# A Mother's Day bowl with CA finish



## MesquiteMan (Jun 28, 2008)

I told Bill in another thread that I would post another bowl that I did with a CA finish. Here is a mesquite bowl I did for my daughter to give to "momma" for Mother's day a couple of years ago.

I turned the bowl to final size and then turned a recess in the bottom. I then took the picture and cut it to fit the recess and used spray adhesive to stick it in place. I then poured clear Alumilite in the bowl to fill up the bottom and put it in my pressure pot (for bubbles). I then re-mounted it on the lathe and carefully turned the Alumilite back down to final size. I applied a CA finish so that it could be used as a fruit bowl and I wanted an impervious finish. The cracks are filled with verdigris embossing powder and CA.

The when washed in the sink, it acts just like any other plastic bowl. The water beads up nicely and does not soak into the wood at all. It is not easy to do a CA finish on a bowl but it is worth it when done.


----------



## PenMakerWillie (Nov 5, 2008)

Man that's a beautiful bowl!


----------



## Tortuga (May 21, 2004)

Man !!!!.. that is a true "Heirloom", Curtis... Beautiful work for sure...
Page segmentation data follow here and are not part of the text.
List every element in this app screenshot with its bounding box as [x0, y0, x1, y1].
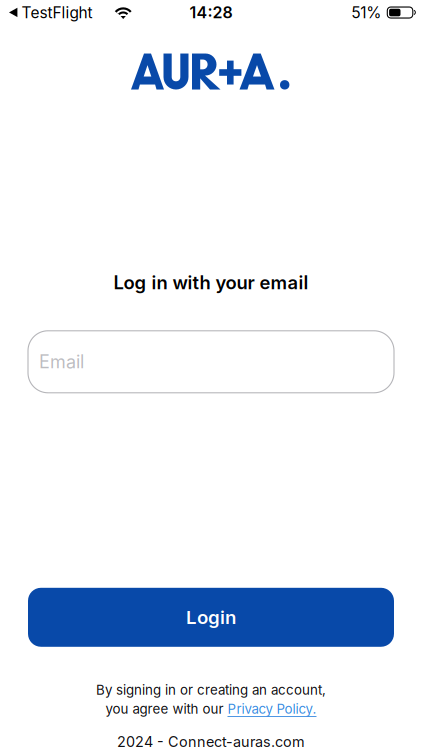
staticText: 2024 - Connect-auras.com — [117, 733, 305, 750]
button[interactable]: TestFlight — [9, 3, 93, 22]
staticText: Log in with your email — [114, 272, 308, 294]
staticText: 51% — [351, 3, 381, 22]
button[interactable]: Login — [28, 588, 394, 647]
staticText: Email — [39, 351, 84, 373]
button[interactable]: Privacy Policy. — [228, 701, 316, 717]
staticText: you agree with our — [106, 701, 224, 717]
staticText: Privacy Policy. — [228, 701, 316, 717]
staticText: Login — [186, 606, 236, 629]
staticText: 14:28 — [190, 3, 232, 22]
staticText: TestFlight — [22, 3, 93, 22]
staticText: By signing in or creating an account, — [96, 682, 326, 698]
(If I had to deal with that much CA...you'd just find me someday dead..stuck firmly to the workbench...):tongue:


----------



## bill (May 21, 2004)

I really like that one. I guess your using the slow cure CA?


----------



## Flat Fish (Jun 18, 2005)

That is top notch! I can't imagine doing CA on a bowl...


----------



## Slip (Jul 25, 2006)

That is awsome. I wondered about using CA on a vase, but wondered how it would work out but woujld sure keep from the laquer buildups like I have been doing. That looks great.


----------



## Viking48 (Jan 24, 2006)

That is a great idea and some great work as well. I can't get CA to work on pens - never have a chance on a bowl.


----------



## Gator gar (Sep 21, 2007)

What in Gods name is CA??? I tried looking it up, but all I came up with is CALIFORNIA!!!!


----------



## bill (May 21, 2004)

Cyanoacrylate glue...like super glue


----------



## Bobby (May 21, 2004)

Gator gar said:


> What in Gods name is CA??? I tried looking it up, but all I came up with is CALIFORNIA!!!!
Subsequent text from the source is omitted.